Twentieth-Century Developments

Twentieth-Century Developments

    • In the twentieth century plant breeding developed a scientific basis, and crop improvement was understood to be brought about by achieving favourable accumulations and combinations of genes. Taking advantage of known genetic diversity could facilitate this, and appropriate combinations were achieved through recombinations brought about by the sexual process (hybridization). Furthermore, it was possible to move useful genes by special breeding strategies. Thus a gene discovered in a wild plant could be transferred to a suitable adapted type by a technique known as the backcross method

    • A sexual hybrid was made, followed by a series of backcrosses to the desirable (recurrent) parent, while selecting for the new gene in each generation. After about five or six back-crosses, the offspring resembled the recurrent parent but contained the selected gene.

         
    • In the early twentieth century, it was demonstrated that the extra vigour long associated with wide crosses (called hybrid vigour or heterosis), particularly in naturally cross-pollinated crops, could be exploited in plant breeding. For maize, a new system of hybrid breeding was developed, using a combination of inbreeding and outbreeding.

    • Inbreeding was accomplished by crossing the plant with itself. This led to a decline in vigour as the step was repeated over several generations. Outbreeding was achieved by intercrossing the inbred lines to restore vigour. The hybrid between inbreds derived from divergent inbreds (called a single cross or F1hybrid) was uniform (homogeneous), and some were superior to the original populations before inbreeding. During the process of inbreeding, the inbreds became weak, but vigour was restored when these inbreds were crossed to produce the F1. To increase seed set from weak inbreds, two hybrids were crossed; this was known as the double cross method.

    • Hybrid breeding technique in a sense is similar to arranging a Rubic's cube, where contradictory steps need to be taken to achieve the appropriate reformulation. In hybrid breeding, the first step produces a series of weak inbreds, followed by a series of specific combination, to produce a series of new hybrids. Hybrid maize breeding led to enormous increases in productivity, which were soon exploited in a wide variety of seed-propagated crops, including naturally self-pollinated ones, such as tomato and rice.

    • A number of genetic techniques were developed and refined in twentieth-century breeding, such as improved techniques to search for and store increased genetic variability, different techniques to develop variable populations for selection, and improved methods of testing to separate genetic from environmental effects. The exact details of the process for crops necessarily differed among naturally cross-pollinated plants (such as maize) and naturally self-pollinated plants (such as soybean or tomato) as well as those plants in which vegetative propagation (usually cross-pollinated) permitted the fixing of improved types directly.

    • Conventional plant breeding can be defined as systems for selection of superior genotypes from genetically variable populations derived from sexual recombination. The system is powerful because it is evolutionary; progress can be cumulative, with improved individuals continually serving as parents for subsequent cycles of breeding. Genetic improvement by conventional breeding has made substantial changes when the efforts have been long-term.

    • Characters improved include productivity, quality, and resistance to diseases, insects, and stress. There are, however, limits to the progress of conventional breeding. These are due to limitations of the sexual system, because it is usually not possible to incorporate genes from nonrelated species or to incorporate small changes without disturbing the particular combination of genes that make a particular type unique.
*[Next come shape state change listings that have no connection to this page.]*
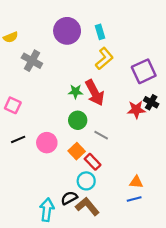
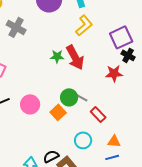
black cross: (151, 102) -> (128, 55), moved
green circle: (78, 120) -> (69, 97), moved
red rectangle: (93, 162) -> (98, 114), moved
cyan circle: (86, 181) -> (83, 140), moved

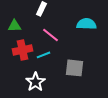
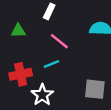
red cross: (22, 50) -> (21, 74), moved
gray square: (74, 68) -> (95, 89), moved

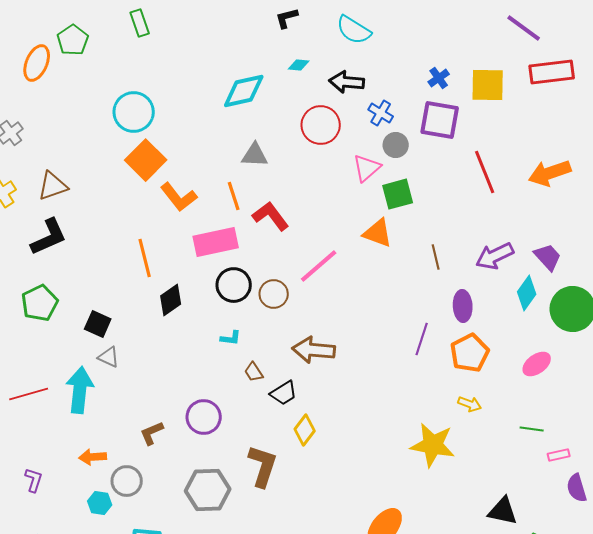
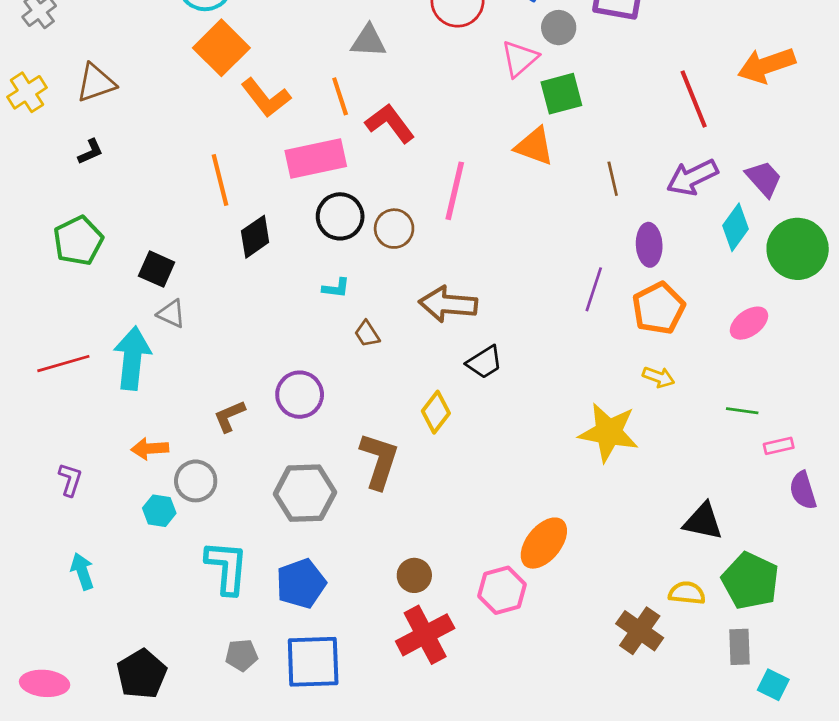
red line: (485, 172) -> (694, 99), moved
black L-shape: (49, 237) -> (90, 152), size x0.5
pink line: (319, 266) -> (455, 191), turned -36
black trapezoid: (284, 393) -> (484, 362), moved

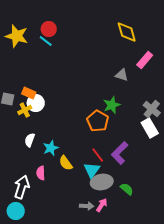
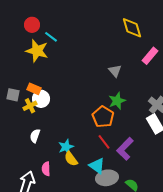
red circle: (49, 29) -> (32, 25), moved
yellow star: (17, 36) -> (37, 51), moved
gray triangle: (122, 75) -> (115, 71), moved, turned 32
cyan star: (51, 148) -> (66, 147), moved
red line: (98, 155) -> (104, 142), moved
cyan triangle: (92, 170) -> (97, 166), turned -30

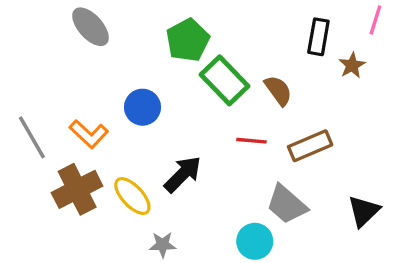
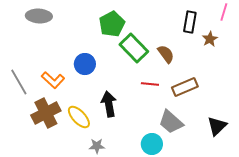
gray ellipse: (91, 27) -> (39, 16), moved, turned -45
black arrow: (183, 174) -> (109, 104), turned -55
Thus a useful gene in cabbage cannot be transferred to wheat.

    • Limitations of conventional breeding are particularly apparent when a needed character (such as disease or insect resistance) is unavailable in populations that can be incorporated by sexual crosses. Mutations may be induced, but they are often deleterious or connected with undesirable effects.

    • With conventional breeding, it is also not possible to improve a unique genotype, such as "Bartlett" pear, by adding a single character, since the recombination that results from hybridization makes it impossible to recon-figure this cultivar exactly. Finally, conventional breeding has technical or economic limitations to detect infrequent or rare recombinants, the lack of sufficient time to generate cycles of recombination, space to grow necessary populations to recover superior recombinants, or resources to be able to select, identify, evaluate, and fix desired recombinants.